EXERCISE GOAL:
Scan the entries below for the word "ihrer" and copy every line where it turns up.

━━ INPUT RECORDS ━━

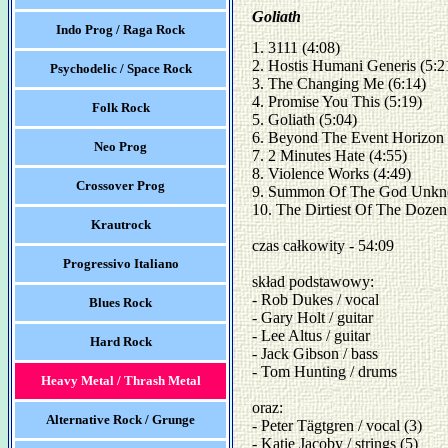
Goliath
Indo Prog / Raga Rock
1. 3111 (4:08)

2. Hostis Humani Generis (5:21
Psychodelic / Space Rock
3. The Changing Me (6:14)

4. Promise You This (5:19)

Folk Rock
5. Goliath (5:04)

6. Beyond The Event Horizon (
Neo Prog
7. 2 Minutes Hate (4:55)

8. Violence Works (4:49)

Crossover Prog
9. Summon Of The God Unkno
10. The Dirtiest Of The Dozen 
Krautrock
czas całkowity - 54:09

Progressivo Italiano
skład podstawowy:

- Rob Dukes / vocal

Blues Rock
- Gary Holt / guitar

- Lee Altus / guitar

Hard Rock
- Jack Gibson / bass

- Tom Hunting / drums

Heavy Metal / Thrash Metal
oraz:

Alternative Rock / Grunge
- Peter Tägtgren / vocal (3)

- Katie Jacoby / strings (5)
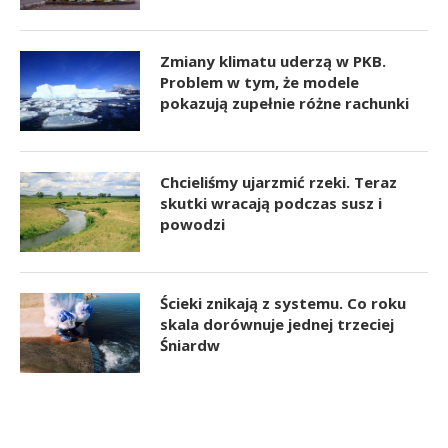
Zmiany klimatu uderzą w PKB.
Problem w tym, że modele
pokazują zupełnie różne rachunki
Chcieliśmy ujarzmić rzeki. Teraz
skutki wracają podczas susz i
powodzi
Ścieki znikają z systemu. Co roku
skala dorównuje jednej trzeciej
Śniardw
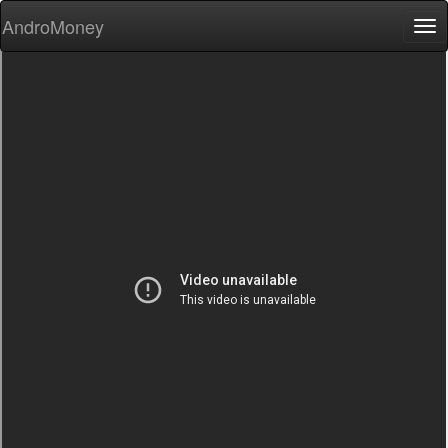
AndroMoney
Tog
nav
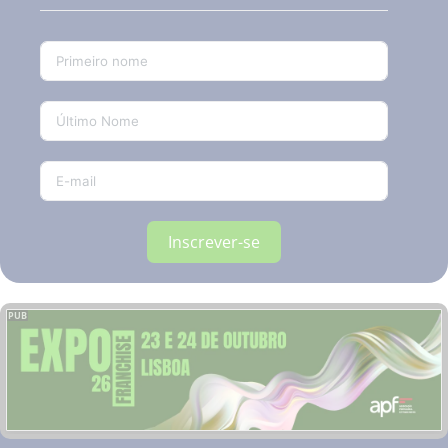
Inscrever-se
PUB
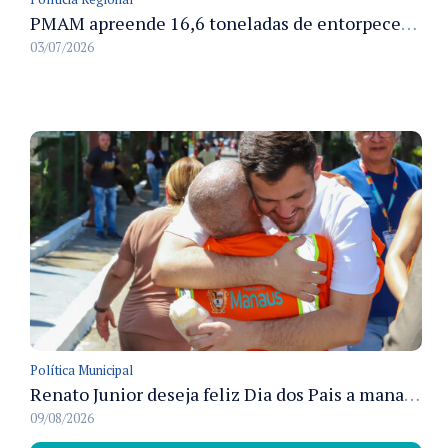
PMAM apreende 16,6 toneladas de entorpecentes e registra aumento nas prisões em flagrante e nas capturas de foragidos no primeiro semestre de 2026
03/07/2026
Política Municipal
Renato Junior deseja feliz Dia dos Pais a manauaras e detalha preparo dos cemitérios municipais
09/08/2026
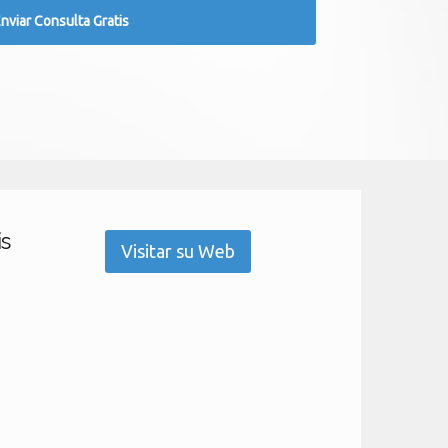
is
Visitar su Web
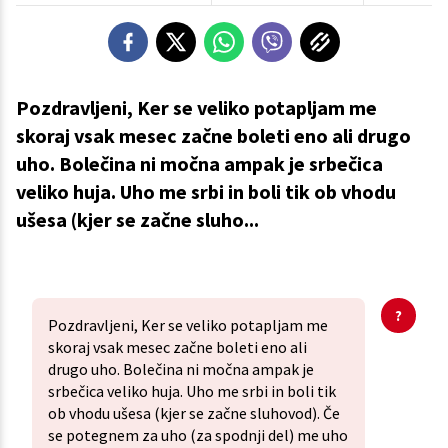
Pozdravljeni, Ker se veliko potapljam me
skoraj vsak mesec začne boleti eno ali drugo
uho. Bolečina ni močna ampak je srbečica
veliko huja. Uho me srbi in boli tik ob vhodu
ušesa (kjer se začne sluho...
Pozdravljeni, Ker se veliko potapljam me
skoraj vsak mesec začne boleti eno ali
drugo uho. Bolečina ni močna ampak je
srbečica veliko huja. Uho me srbi in boli tik
ob vhodu ušesa (kjer se začne sluhovod). Če
se potegnem za uho (za spodnji del) me uho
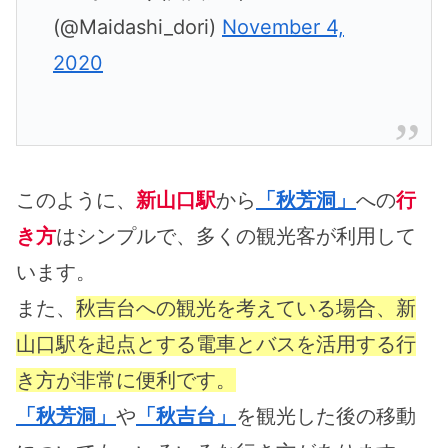
(@Maidashi_dori)
November 4,
2020
このように、
新山口駅
から
「秋芳洞」
への
行
き方
はシンプルで、多くの観光客が利用して
います。
また、
秋吉台への観光を考えている場合、新
山口駅を起点とする電車とバスを活用する行
き方が非常に便利です。
「秋芳洞」
や
「秋吉台」
を観光した後の移動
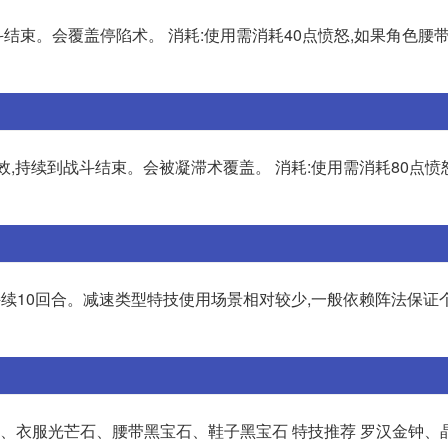
战斗结束。会覆盖停陷术。 消耗:使用需消耗40点愤怒,如果角色腰
效,持续到战斗结束。会被凝滞术覆盖。 消耗:使用需消耗80点愤
度,持续10回合。减速类型特技使用场景相对较少,一般依赖阵法保证
石、衣服光芒石、腰带黑宝石、鞋子黑宝石 特技推荐 罗汉金钟、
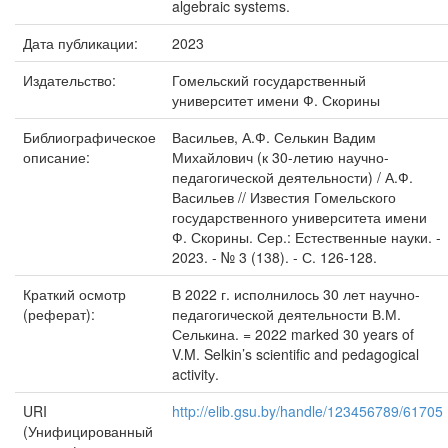
algebraic systems.
Дата публикации:
2023
Издательство:
Гомельский государственный
университет имени Ф. Скорины
Библиографическое
Васильев, А.Ф. Селькин Вадим
описание:
Михайлович (к 30-летию научно-
педагогической деятельности) / А.Ф.
Васильев // Известия Гомельского
государственного университета имени
Ф. Скорины. Сер.: Естественные науки. -
2023. - № 3 (138). - С. 126-128.
Краткий осмотр
В 2022 г. исполнилось 30 лет научно-
(реферат):
педагогической деятельности В.М.
Селькина. = 2022 marked 30 years of
V.M. Selkin’s scientific and pedagogical
activitу.
URI
http://elib.gsu.by/handle/123456789/61705
(Унифицированный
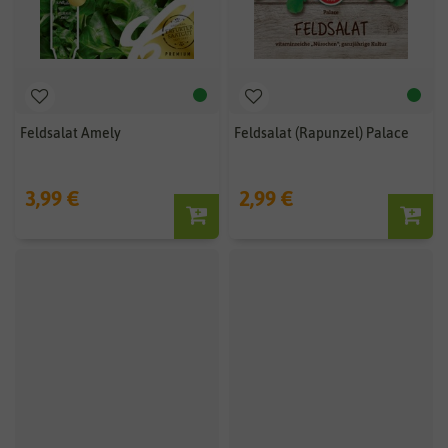
Feldsalat Amely
Feldsalat (Rapunzel) Palace
3,99 €
2,99 €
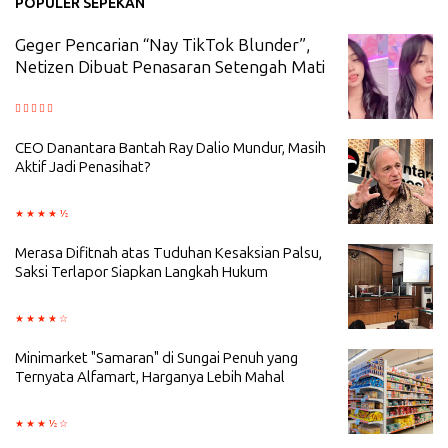
POPULER SEPEKAN
Geger Pencarian “Nay TikTok Blunder”,
Netizen Dibuat Penasaran Setengah Mati
CEO Danantara Bantah Ray Dalio Mundur, Masih
Aktif Jadi Penasihat?
Merasa Difitnah atas Tuduhan Kesaksian Palsu,
Saksi Terlapor Siapkan Langkah Hukum
Minimarket "Samaran" di Sungai Penuh yang
Ternyata Alfamart, Harganya Lebih Mahal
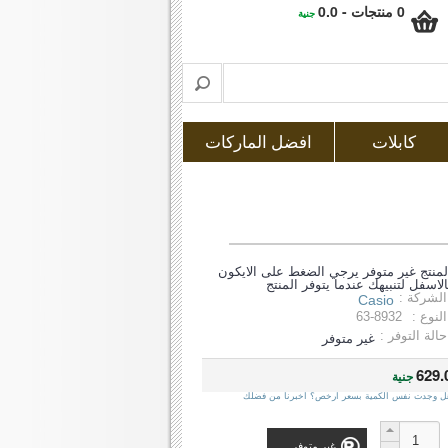
0 منتجات - 0.0
جنية
كابلات
افضل الماركات
لمنتج غير متوفر يرجي الضغط على الايكون
الاسفل لتنبيهك عندما يتوفر المنتج
الشركة :
Casio
النوع :
63-8932
حالة التوفر :
غير متوفر
629.
جنية
ل وجدت نفس الكمية بسعر ارخص؟ اخبرنا من فضلك
غير متوفر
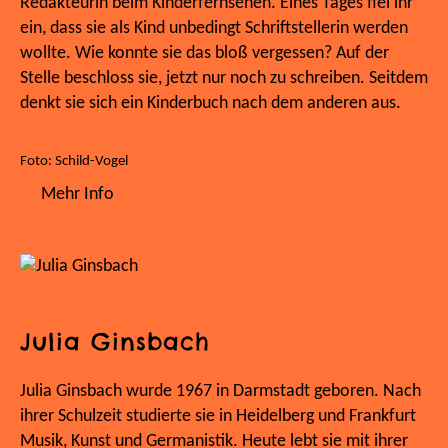
Redakteurin beim Kinderfernsehen. Eines Tages fiel ihr
ein, dass sie als Kind unbedingt Schriftstellerin werden
wollte. Wie konnte sie das bloß vergessen? Auf der
Stelle beschloss sie, jetzt nur noch zu schreiben. Seitdem
denkt sie sich ein Kinderbuch nach dem anderen aus.
Foto: Schild-Vogel
Mehr Info
Julia Ginsbach
Julia Ginsbach wurde 1967 in Darmstadt geboren. Nach
ihrer Schulzeit studierte sie in Heidelberg und Frankfurt
Musik, Kunst und Germanistik. Heute lebt sie mit ihrer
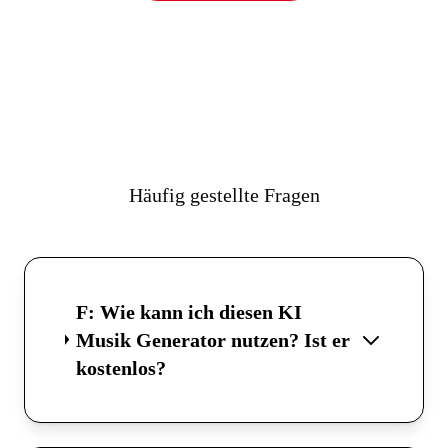
Häufig gestellte Fragen
F: Wie kann ich diesen KI
Musik Generator nutzen? Ist er
kostenlos?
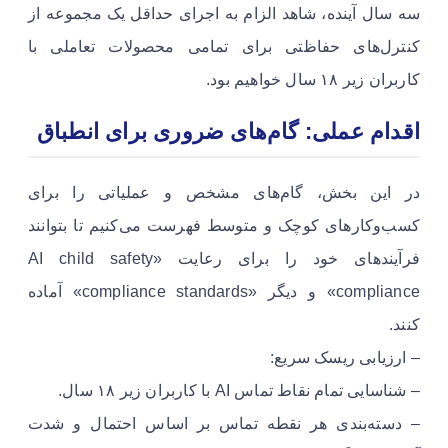
سه سال آینده، شاهد الزام به اجرای حداقل یک مجموعه از
کنترل‌های حفاظتی برای تمامی محصولات تعاملی با
کاربران زیر ۱۸ سال خواهیم بود.
اقدام عملی: گام‌های ضروری برای انطباق
در این بخش، گام‌های مشخص و عملیاتی را برای
کسب‌وکارهای کوچک و متوسط فهرست می‌کنیم تا بتوانند
فرآیندهای خود را برای رعایت «AI child safety
compliance» و دیگر «compliance standards» آماده
کنند.
– ارزیابی ریسک سریع:
– شناسایی تمام نقاط تماس AI با کاربران زیر ۱۸ سال.
– دسته‌بندی هر نقطه تماس بر اساس احتمال و شدت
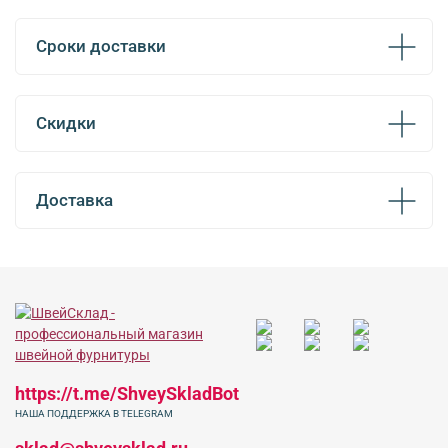
Сроки доставки
Скидки
Доставка
https://t.me/ShveySkladBot
НАША ПОДДЕРЖКА В TELEGRAM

━━━

ANSWER SECTION:
ihrer Schulzeit studierte sie in Heidelberg und Frankfurt
Musik, Kunst und Germanistik. Heute lebt sie mit ihrer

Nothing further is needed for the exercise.